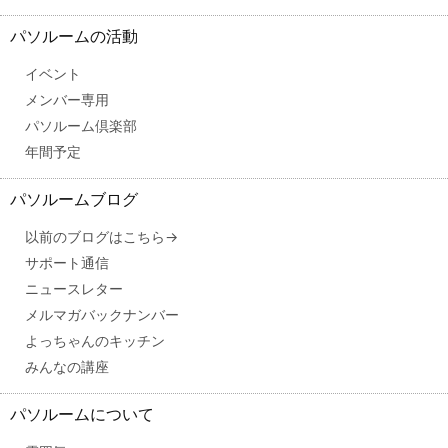
パソルームの活動
イベント
メンバー専用
パソルーム倶楽部
年間予定
パソルームブログ
以前のブログはこちら→
サポート通信
ニュースレター
メルマガバックナンバー
よっちゃんのキッチン
みんなの講座
パソルームについて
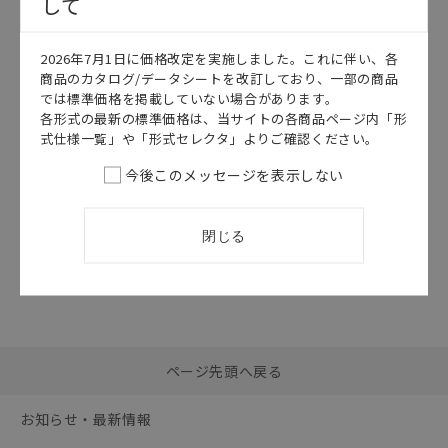
して
このカタログを選択
2026年7月1日に価格改定を実施しました。これに伴い、各
カタログ
日本語
商品のカタログ/データシートを改訂しており、一部の商品
SDGR-008R
では標準価格を掲載していない場合があります。
V780シリーズ
各形式の最新の標準価格は、当サイトの各商品ページ内「形
カタログ
式仕様一覧」や「形式セレクタ」よりご確認ください。
2026/07/01
更新
今後このメッセージを表示しない
閉じる
選択したファイルを一
0
ページ先頭へ戻る
括ダウンロード
選択可能容量：
0.0
MB /
100
MB
お知らせ・最新情報
リセット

_Activity_
Apart from the images, every line above is to be given again exactly.

_Solution to this exercise_
パソルームの活動
イベント
メンバー専用
パソルーム倶楽部
年間予定
パソルームブログ
以前のブログはこちら→
サポート通信
ニュースレター
メルマガバックナンバー
よっちゃんのキッチン
みんなの講座
パソルームについて
して
このカタログを選択
2026年7月1日に価格改定を実施しました。これに伴い、各
カタログ
日本語
商品のカタログ/データシートを改訂しており、一部の商品
SDGR-008R
では標準価格を掲載していない場合があります。
V780シリーズ
各形式の最新の標準価格は、当サイトの各商品ページ内「形
カタログ
式仕様一覧」や「形式セレクタ」よりご確認ください。
2026/07/01
更新
今後このメッセージを表示しない
閉じる
選択したファイルを一
0
ページ先頭へ戻る
括ダウンロード
選択可能容量：
0.0
MB /
100
MB
お知らせ・最新情報
リセット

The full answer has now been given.